*Activity*
Gather each line in the entries that includes the string "down".
Material for the task section start
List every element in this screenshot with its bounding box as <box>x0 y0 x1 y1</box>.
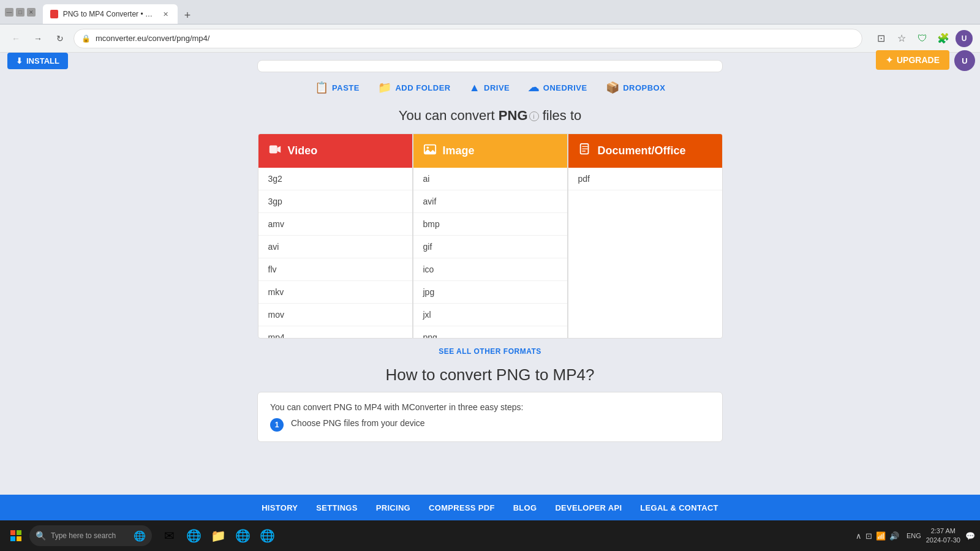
tray-screen[interactable]: ⊡ <box>865 531 872 541</box>
footer-developer-api[interactable]: DEVELOPER API <box>555 503 622 512</box>
list-item[interactable]: mov <box>258 304 412 326</box>
instructions-intro: You can convert PNG to MP4 with MConvert… <box>270 402 710 412</box>
taskbar-mail[interactable]: ✉ <box>158 525 180 547</box>
step-1-number: 1 <box>270 418 284 432</box>
info-icon[interactable]: i <box>529 111 539 121</box>
minimize-button[interactable]: — <box>5 8 13 17</box>
image-icon <box>423 143 437 159</box>
list-item[interactable]: png <box>413 326 567 338</box>
list-item[interactable]: 3g2 <box>258 168 412 190</box>
format-cards: Video 3g2 3gp amv avi flv mkv mov mp4 mp… <box>248 133 732 339</box>
nav-icons: ⊡ ☆ 🛡 🧩 U <box>872 30 973 47</box>
taskbar-search-placeholder: Type here to search <box>51 531 116 540</box>
taskbar-chrome-2[interactable]: 🌐 <box>232 525 254 547</box>
document-format-list[interactable]: pdf <box>568 168 722 190</box>
install-label: INSTALL <box>26 56 59 66</box>
footer-compress-pdf[interactable]: COMPRESS PDF <box>429 503 495 512</box>
user-avatar[interactable]: U <box>954 50 975 71</box>
heading-prefix: You can convert <box>399 108 499 123</box>
step-1-text: Choose PNG files from your device <box>291 418 425 428</box>
extensions-icon[interactable]: 🧩 <box>935 30 952 47</box>
footer-history[interactable]: HISTORY <box>262 503 298 512</box>
tab-bar: PNG to MP4 Converter • Online ✕ + <box>43 0 196 24</box>
tray-up-arrow[interactable]: ∧ <box>856 531 862 541</box>
image-card-header: Image <box>413 134 567 168</box>
taskbar: 🔍 Type here to search 🌐 ✉ 🌐 📁 🌐 🌐 ∧ ⊡ 📶 … <box>0 520 980 551</box>
upgrade-button[interactable]: ✦ UPGRADE <box>876 50 949 70</box>
list-item[interactable]: bmp <box>413 213 567 236</box>
list-item[interactable]: avif <box>413 190 567 213</box>
instructions-box: You can convert PNG to MP4 with MConvert… <box>257 392 723 442</box>
document-icon <box>578 143 592 159</box>
add-folder-label: ADD FOLDER <box>395 83 450 92</box>
onedrive-button[interactable]: ☁ ONEDRIVE <box>528 81 587 94</box>
dropbox-button[interactable]: 📦 DROPBOX <box>606 81 666 94</box>
forward-button[interactable]: → <box>29 30 47 47</box>
search-icon: 🔍 <box>36 531 46 541</box>
list-item[interactable]: mkv <box>258 281 412 304</box>
paste-button[interactable]: 📋 PASTE <box>315 81 360 94</box>
install-icon: ⬇ <box>16 56 23 66</box>
language-badge[interactable]: ENG <box>907 532 921 539</box>
footer-pricing[interactable]: PRICING <box>376 503 410 512</box>
list-item[interactable]: mp4 <box>258 326 412 338</box>
list-item[interactable]: jpg <box>413 281 567 304</box>
taskbar-search[interactable]: 🔍 Type here to search 🌐 <box>29 525 152 546</box>
restore-button[interactable]: □ <box>16 8 24 17</box>
extension-icon[interactable]: 🛡 <box>914 30 931 47</box>
footer-settings[interactable]: SETTINGS <box>316 503 357 512</box>
taskbar-folder[interactable]: 📁 <box>207 525 229 547</box>
video-format-list[interactable]: 3g2 3gp amv avi flv mkv mov mp4 mpeg web… <box>258 168 412 338</box>
drive-button[interactable]: ▲ DRIVE <box>469 81 510 94</box>
footer-blog[interactable]: BLOG <box>513 503 537 512</box>
list-item[interactable]: 3gp <box>258 190 412 213</box>
list-item[interactable]: ico <box>413 258 567 281</box>
new-tab-button[interactable]: + <box>179 7 196 24</box>
tab-active[interactable]: PNG to MP4 Converter • Online ✕ <box>43 4 178 24</box>
folder-icon: 📁 <box>378 81 392 94</box>
address-bar[interactable]: 🔒 mconverter.eu/convert/png/mp4/ <box>74 29 862 48</box>
list-item[interactable]: ai <box>413 168 567 190</box>
list-item[interactable]: amv <box>258 213 412 236</box>
image-format-list[interactable]: ai avif bmp gif ico jpg jxl png svg tiff <box>413 168 567 338</box>
how-to-heading: How to convert PNG to MP4? <box>0 365 980 384</box>
bookmark-icon[interactable]: ☆ <box>893 30 910 47</box>
tab-close-button[interactable]: ✕ <box>162 9 170 19</box>
taskbar-chrome-1[interactable]: 🌐 <box>183 525 205 547</box>
tray-network[interactable]: 📶 <box>876 531 886 541</box>
close-button[interactable]: ✕ <box>27 8 36 17</box>
window-controls: — □ ✕ <box>5 8 36 17</box>
taskbar-chrome-3[interactable]: 🌐 <box>256 525 278 547</box>
footer-nav: HISTORY SETTINGS PRICING COMPRESS PDF BL… <box>0 495 980 520</box>
list-item[interactable]: pdf <box>568 168 722 190</box>
footer-legal[interactable]: LEGAL & CONTACT <box>640 503 718 512</box>
taskbar-right: ∧ ⊡ 📶 🔊 ENG 2:37 AM 2024-07-30 💬 <box>856 527 975 545</box>
see-all-formats-link[interactable]: SEE ALL OTHER FORMATS <box>0 347 980 356</box>
document-card-header: Document/Office <box>568 134 722 168</box>
refresh-button[interactable]: ↻ <box>51 30 69 47</box>
url-text: mconverter.eu/convert/png/mp4/ <box>96 34 209 43</box>
list-item[interactable]: gif <box>413 236 567 258</box>
cast-icon[interactable]: ⊡ <box>872 30 889 47</box>
heading-suffix: files to <box>539 108 582 123</box>
onedrive-label: ONEDRIVE <box>543 83 587 92</box>
list-item[interactable]: flv <box>258 258 412 281</box>
add-folder-button[interactable]: 📁 ADD FOLDER <box>378 81 451 94</box>
taskbar-clock[interactable]: 2:37 AM 2024-07-30 <box>926 527 960 545</box>
tray-volume[interactable]: 🔊 <box>889 531 899 541</box>
browser-chrome: — □ ✕ PNG to MP4 Converter • Online ✕ + <box>0 0 980 24</box>
back-button[interactable]: ← <box>7 30 24 47</box>
notification-icon[interactable]: 💬 <box>965 531 975 541</box>
svg-marker-4 <box>424 149 435 154</box>
earth-icon: 🌐 <box>134 530 146 542</box>
dropbox-label: DROPBOX <box>623 83 665 92</box>
list-item[interactable]: jxl <box>413 304 567 326</box>
upload-area[interactable] <box>257 60 723 72</box>
profile-avatar[interactable]: U <box>956 30 973 47</box>
drive-label: DRIVE <box>484 83 510 92</box>
svg-marker-1 <box>277 146 281 153</box>
list-item[interactable]: avi <box>258 236 412 258</box>
start-button[interactable] <box>5 525 27 547</box>
install-button[interactable]: ⬇ INSTALL <box>7 53 68 69</box>
document-card-title: Document/Office <box>598 144 686 157</box>
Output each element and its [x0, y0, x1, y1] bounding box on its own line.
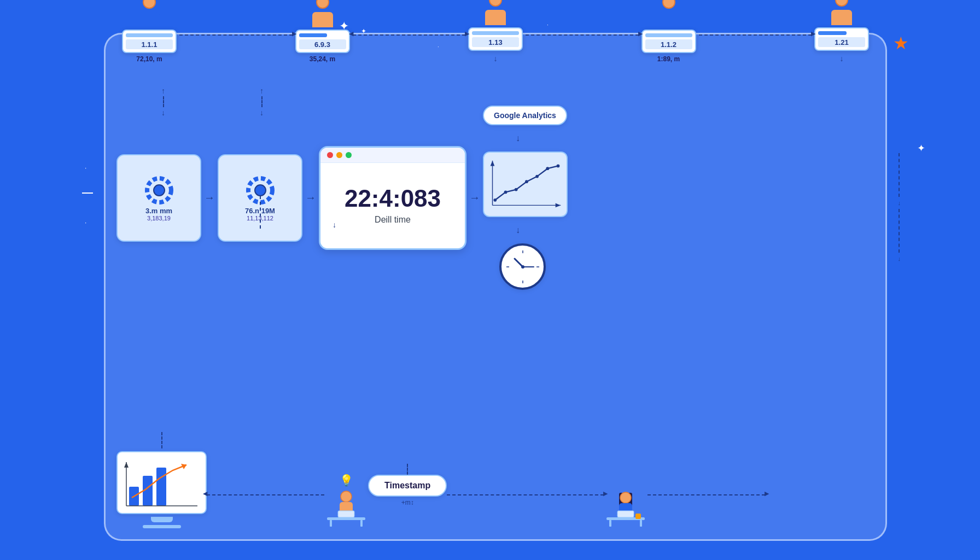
dot-left-icon: · [85, 164, 86, 172]
user-1-head [143, 0, 156, 9]
down-arrow-3: ↓ [494, 54, 498, 63]
arrow-user-monitor: ◀ [207, 494, 324, 495]
sparkle-right-icon: ✦ [917, 142, 925, 154]
user-metric-4: 1:89, m [657, 55, 680, 63]
svg-rect-41 [609, 520, 611, 527]
right-vert-line1 [899, 153, 900, 197]
clock-circle [499, 243, 546, 290]
user-node-4: 1.1.2 1:89, m [641, 0, 696, 63]
main-scene: ✦ ✦ ✦ · · ★ ✦ · — · 1.1.1 72,10, m ▶ [0, 0, 980, 560]
bottom-section: ◀ 💡 [116, 432, 874, 528]
left-gear-label: 3.m mm [145, 207, 172, 215]
user-4-head [662, 0, 675, 9]
browser-box-2: 6.9.3 [295, 30, 350, 53]
user-metric-1: 72,10, m [136, 55, 162, 63]
monitor-up-line [161, 432, 162, 448]
svg-point-2 [255, 185, 266, 196]
arrow-gear-mid: → [201, 191, 218, 204]
main-panel: 1.1.1 72,10, m ▶ 6.9.3 35,24, m ◀ [104, 33, 887, 541]
user-5-head [835, 0, 848, 7]
timestamp-up-line [407, 464, 408, 475]
svg-rect-34 [360, 520, 363, 527]
right-section: Google Analytics ↓ [483, 106, 568, 290]
browser-bar-1 [126, 33, 173, 37]
arrow-user2-clock: ▶ [648, 494, 765, 495]
svg-marker-14 [491, 161, 495, 166]
dot-left2-icon: · [85, 219, 86, 226]
user-2-body [312, 12, 333, 27]
monitor-box [116, 451, 207, 514]
browser-box-5: 1.21 [814, 27, 869, 51]
svg-point-0 [154, 185, 165, 196]
ga-badge: Google Analytics [483, 106, 567, 125]
browser-version-4: 1.1.2 [645, 39, 692, 49]
timestamp-badge: Timestamp [368, 475, 447, 497]
top-user-row: 1.1.1 72,10, m ▶ 6.9.3 35,24, m ◀ [122, 0, 869, 63]
browser-bar-2 [299, 33, 328, 37]
arrow-mid-display: → [302, 191, 319, 204]
user-5-body [831, 10, 852, 25]
arrow-display-ga: → [466, 191, 483, 204]
mid-gear-down-line [260, 196, 261, 229]
star-orange-icon: ★ [893, 33, 909, 54]
display-content: 22:4:083 Deill time [320, 163, 465, 248]
svg-point-36 [620, 492, 631, 503]
arrow-right6-icon: ▶ [765, 490, 769, 497]
user-node-3: 1.13 ↓ [468, 0, 523, 63]
timestamp-section: Timestamp +m↕ [368, 464, 447, 506]
vert-arrow-mid: ↑ ↓ [260, 86, 264, 117]
svg-point-6 [515, 188, 518, 191]
clock-svg [504, 248, 542, 286]
chart-svg [489, 158, 561, 211]
svg-marker-13 [556, 203, 561, 208]
lightbulb-icon: 💡 [340, 474, 353, 487]
right-vert-arrow1: ↓ [898, 200, 901, 206]
sitting-figure-2-svg [604, 490, 648, 528]
arrow-right5-icon: ▶ [603, 490, 608, 497]
user-3-body [485, 10, 506, 25]
svg-marker-28 [124, 462, 129, 468]
arrow-left-icon: ◀ [349, 30, 353, 37]
dot-red [327, 152, 333, 158]
browser-box-1: 1.1.1 [122, 30, 177, 53]
svg-point-10 [557, 165, 560, 168]
display-titlebar [320, 148, 465, 163]
sitting-user-2 [604, 490, 648, 528]
vert-arrow-left: ↑ ↓ [161, 86, 165, 117]
left-gear-box: 3.m mm 3,183,19 [116, 154, 201, 242]
svg-rect-32 [338, 511, 354, 517]
right-vert-line2 [899, 209, 900, 253]
right-side-arrows: ↓ ↓ [898, 153, 901, 262]
dot-green [346, 152, 352, 158]
user-node-2: 6.9.3 35,24, m [295, 0, 350, 63]
browser-version-2: 6.9.3 [299, 39, 346, 49]
user-4-body [658, 12, 679, 27]
chart-down-arrow: ↓ [516, 225, 520, 235]
arrow-left2-icon: ◀ [203, 490, 207, 497]
sitting-user-1: 💡 [324, 474, 368, 528]
user-2-head [316, 0, 329, 9]
arrow-right-icon: ▶ [292, 30, 296, 37]
svg-rect-39 [617, 511, 634, 517]
svg-point-17 [521, 265, 524, 269]
arrow-right3-icon: ▶ [638, 30, 643, 37]
arrow-right4-icon: ▶ [811, 30, 815, 37]
user-node-5: 1.21 ↓ [814, 0, 869, 63]
user-node-1: 1.1.1 72,10, m [122, 0, 177, 63]
chart-box [483, 151, 568, 217]
arrow-timestamp-right: ▶ [447, 494, 604, 495]
monitor-section [116, 432, 207, 528]
dwell-label: Deill time [375, 215, 411, 225]
monitor-stand [151, 517, 173, 522]
browser-version-3: 1.13 [472, 37, 519, 47]
svg-rect-40 [635, 514, 641, 519]
browser-version-5: 1.21 [818, 37, 865, 47]
display-down-arrow: ↓ [332, 220, 336, 229]
big-number: 22:4:083 [345, 186, 441, 211]
svg-point-7 [525, 180, 528, 183]
browser-box-4: 1.1.2 [641, 30, 696, 53]
sitting-figure-1-svg [324, 490, 368, 528]
arrow-3-4: ▶ [526, 34, 639, 36]
browser-bar-5 [818, 31, 847, 35]
right-vert-arrow2: ↓ [898, 255, 901, 262]
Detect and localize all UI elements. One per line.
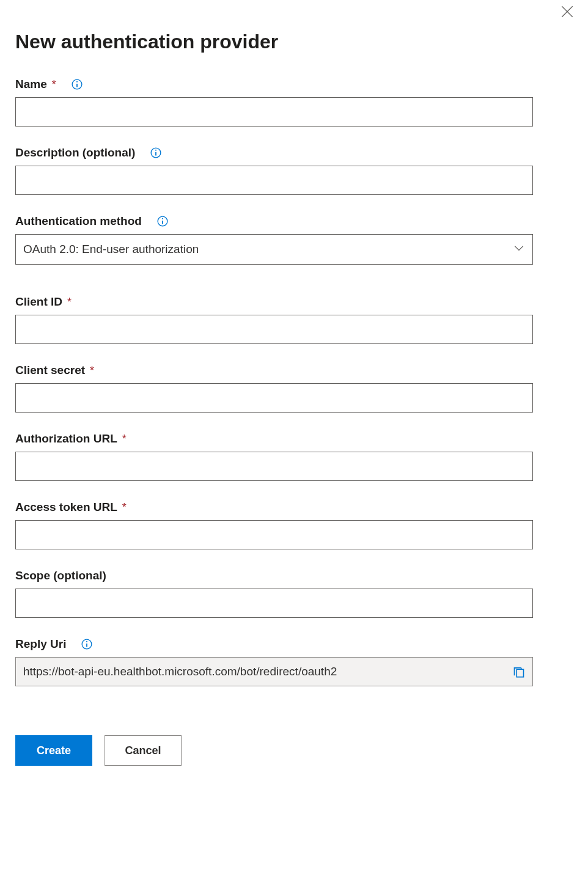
name-label: Name <box>15 78 47 91</box>
auth-method-selected-value: OAuth 2.0: End-user authorization <box>23 243 199 256</box>
svg-point-13 <box>86 641 87 642</box>
info-icon[interactable] <box>81 638 93 650</box>
new-auth-provider-panel: New authentication provider Name * Descr… <box>0 0 588 790</box>
auth-url-label: Authorization URL <box>15 432 117 446</box>
token-url-input[interactable] <box>15 520 533 549</box>
scope-label: Scope (optional) <box>15 569 106 582</box>
required-marker: * <box>122 501 127 514</box>
client-secret-label: Client secret <box>15 364 85 377</box>
token-url-label: Access token URL <box>15 501 117 514</box>
info-icon[interactable] <box>150 147 162 159</box>
auth-method-field: Authentication method OAuth 2.0: End-use… <box>15 215 573 265</box>
svg-rect-14 <box>516 669 523 677</box>
name-field: Name * <box>15 78 573 127</box>
client-id-input[interactable] <box>15 315 533 344</box>
copy-icon[interactable] <box>505 666 532 678</box>
info-icon[interactable] <box>156 215 169 227</box>
token-url-field: Access token URL * <box>15 501 573 549</box>
description-input[interactable] <box>15 166 533 195</box>
name-input[interactable] <box>15 97 533 127</box>
auth-url-input[interactable] <box>15 452 533 481</box>
cancel-button[interactable]: Cancel <box>105 735 182 766</box>
required-marker: * <box>52 78 56 91</box>
svg-point-4 <box>76 81 78 83</box>
description-label: Description (optional) <box>15 146 135 160</box>
client-id-label: Client ID <box>15 295 62 309</box>
client-secret-field: Client secret * <box>15 364 573 413</box>
auth-method-select[interactable]: OAuth 2.0: End-user authorization <box>15 234 533 265</box>
required-marker: * <box>67 296 72 309</box>
reply-uri-label: Reply Uri <box>15 637 66 651</box>
client-id-field: Client ID * <box>15 295 573 344</box>
svg-point-7 <box>155 150 156 151</box>
required-marker: * <box>90 364 94 377</box>
svg-point-10 <box>162 218 163 219</box>
auth-url-field: Authorization URL * <box>15 432 573 481</box>
create-button[interactable]: Create <box>15 735 92 766</box>
client-secret-input[interactable] <box>15 383 533 413</box>
close-icon[interactable] <box>559 3 576 20</box>
description-field: Description (optional) <box>15 146 573 195</box>
auth-method-label: Authentication method <box>15 215 142 228</box>
scope-field: Scope (optional) <box>15 569 573 618</box>
action-buttons: Create Cancel <box>15 735 573 766</box>
info-icon[interactable] <box>71 78 83 90</box>
reply-uri-value[interactable] <box>16 660 505 683</box>
panel-title: New authentication provider <box>15 31 573 53</box>
scope-input[interactable] <box>15 589 533 618</box>
required-marker: * <box>122 433 127 446</box>
reply-uri-field: Reply Uri <box>15 637 573 686</box>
Material for the task section end
*Exercise result*
down-arrow-3: ↓ [494, 54, 498, 63]
mid-gear-down-line [260, 196, 261, 229]
chart-down-arrow: ↓ [516, 225, 520, 235]
display-down-arrow: ↓ [332, 220, 336, 229]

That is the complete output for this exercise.